● **Exercise description**:
Only the lines holding the word "exchange" are wanted; copy each of them from the listing.

● **Source material**:

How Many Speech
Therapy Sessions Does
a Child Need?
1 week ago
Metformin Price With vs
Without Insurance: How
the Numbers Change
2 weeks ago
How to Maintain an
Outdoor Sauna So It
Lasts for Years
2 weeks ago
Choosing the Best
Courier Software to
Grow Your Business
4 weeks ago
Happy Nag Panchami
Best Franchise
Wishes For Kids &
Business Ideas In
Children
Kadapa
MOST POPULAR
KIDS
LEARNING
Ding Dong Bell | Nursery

* * *

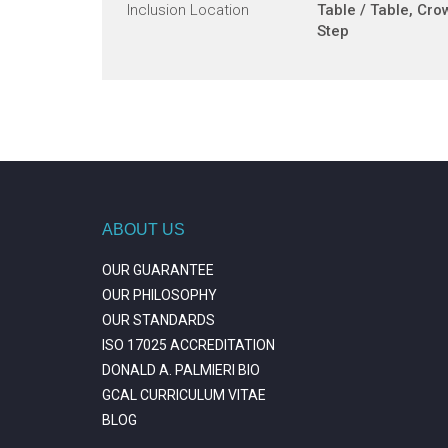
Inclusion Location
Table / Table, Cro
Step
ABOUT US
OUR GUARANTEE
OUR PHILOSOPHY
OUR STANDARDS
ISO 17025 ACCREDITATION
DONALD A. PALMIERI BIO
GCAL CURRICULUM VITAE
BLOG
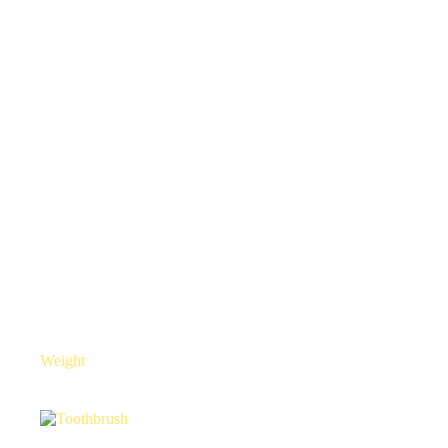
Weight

* * *

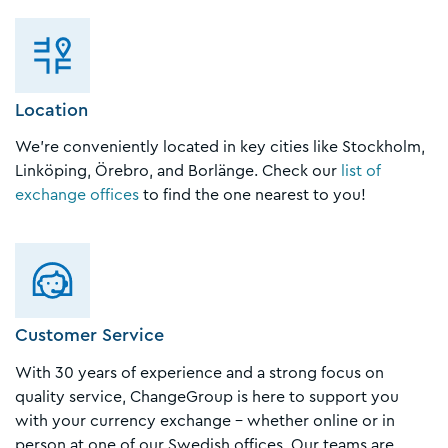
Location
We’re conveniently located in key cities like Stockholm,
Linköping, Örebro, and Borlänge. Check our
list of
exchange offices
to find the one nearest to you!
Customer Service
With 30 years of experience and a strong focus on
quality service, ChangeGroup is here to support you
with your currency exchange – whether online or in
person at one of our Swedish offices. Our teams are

● **Response**:
exchange offices
with your currency exchange – whether online or in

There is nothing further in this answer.